→ DATASET RECORDS
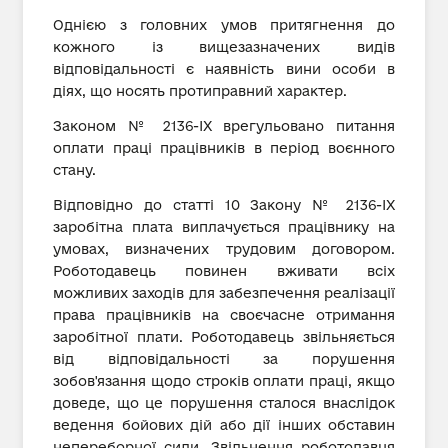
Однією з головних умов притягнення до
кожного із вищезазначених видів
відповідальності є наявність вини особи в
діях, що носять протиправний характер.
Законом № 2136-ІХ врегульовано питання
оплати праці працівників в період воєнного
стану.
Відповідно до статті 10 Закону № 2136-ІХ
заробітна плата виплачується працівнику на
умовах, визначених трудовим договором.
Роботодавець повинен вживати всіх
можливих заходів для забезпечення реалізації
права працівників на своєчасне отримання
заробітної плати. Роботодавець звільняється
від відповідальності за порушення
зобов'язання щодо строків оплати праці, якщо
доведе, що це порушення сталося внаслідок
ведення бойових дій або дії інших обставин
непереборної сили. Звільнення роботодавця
---
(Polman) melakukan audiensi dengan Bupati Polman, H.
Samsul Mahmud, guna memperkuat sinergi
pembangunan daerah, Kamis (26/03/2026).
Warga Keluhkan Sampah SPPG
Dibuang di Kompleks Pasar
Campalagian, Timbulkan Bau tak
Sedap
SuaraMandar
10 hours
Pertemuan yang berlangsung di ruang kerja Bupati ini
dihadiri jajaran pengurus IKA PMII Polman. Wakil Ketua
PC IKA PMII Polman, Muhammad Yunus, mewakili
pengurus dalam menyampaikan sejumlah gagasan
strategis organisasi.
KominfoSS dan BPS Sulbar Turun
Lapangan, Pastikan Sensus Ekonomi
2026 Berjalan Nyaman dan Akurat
---
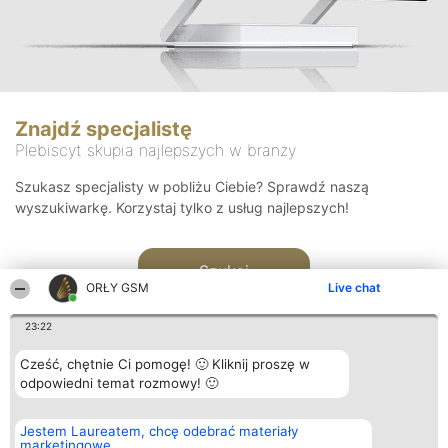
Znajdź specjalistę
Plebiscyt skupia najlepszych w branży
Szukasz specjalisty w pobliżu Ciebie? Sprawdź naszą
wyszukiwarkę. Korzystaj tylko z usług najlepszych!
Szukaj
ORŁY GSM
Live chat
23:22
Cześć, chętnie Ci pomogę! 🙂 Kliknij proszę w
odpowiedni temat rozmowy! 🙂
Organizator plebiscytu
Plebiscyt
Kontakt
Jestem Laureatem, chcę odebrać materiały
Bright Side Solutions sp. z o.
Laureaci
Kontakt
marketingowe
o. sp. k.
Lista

→ THE TASK
Working from the material above, restate word for word the lines between the line with "Warga Keluhkan Sampah SPPG" and the line with "2026 Berjalan Nyaman dan Akurat", both included, and only those.

→ RESULT FOR THIS TASK
Warga Keluhkan Sampah SPPG
Dibuang di Kompleks Pasar
Campalagian, Timbulkan Bau tak
Sedap
SuaraMandar
10 hours
Pertemuan yang berlangsung di ruang kerja Bupati ini
dihadiri jajaran pengurus IKA PMII Polman. Wakil Ketua
PC IKA PMII Polman, Muhammad Yunus, mewakili
pengurus dalam menyampaikan sejumlah gagasan
strategis organisasi.
KominfoSS dan BPS Sulbar Turun
Lapangan, Pastikan Sensus Ekonomi
2026 Berjalan Nyaman dan Akurat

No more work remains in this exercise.